18 September 2010

near, far, wherever you are....

So, I'm typing to you with two days left of computer time. You know what that feels like, knowing you won't have contact with anybody for three to five months, or update my blog. It hurts. A lot. I'm watching Titanic with Laura. It's a wonderful movie. I broke up with Billy today.........that made me cry. A lot. I think that's the second time someone has made me cry by ME breaking up with THEM. It hurt me a lot. He was so understanding, which, of course, made it worse. Because you feel more terrible about breaking up with them. It really sucks. But I couldn't go on like that. I felt like I was lying to him, and to myself. Because I really didn't love him. Well, I did, but it was a different love. I wasn't IN love with him. I am going away, and I don't want him waiting around for me.
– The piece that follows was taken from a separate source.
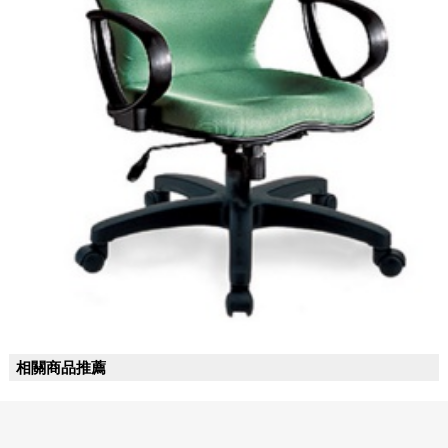
相關商品推薦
I told him that if we both felt the same way after I got back, we would get back together, but I know that I won't feel the same way, because I never felt that way in the first place. I'm in love with Laura. I really am. I know this. But I don't know. I know I'm clinging on, pointlessly, because she'll never love me the same way back. I don't know. Maybe I'm too susceptible to love. Maybe I give into it so easily. But I've truly only loved three people. First was Bethany, then Laura, and then Daisy. But it's always been Laura over everybody else. As much as I was in love with Daisy, if there was the slightest chance Laura and I could get back together, it wouldn't be a decision. I would've chosen Laura in a heartbeat. No matter how pissed Daisy got, because I don't give a fuck. I love Laura. With every fiber of my being. I love her. I LOVE her. I can't not love her. She's the one person I would do anything for. The one person who I would give myself to completely. Emotionally. I don't know. Maybe I'm just a dreamer. I just wished that she felt the same way, and that there was a chance for us to get back together. But she wants to get married and have kids. She wants to find someone who would give her kids. A man. That hurts me like a thousand needles. It physically hurts me to know we won't ever be together. "I know, it doesn't make any sense. That's why I trust it." - Rose. I just heard that line, and realized how perfectly it fit. I love not knowing what's going to happen. Anyway, going to finish movie night with Laura.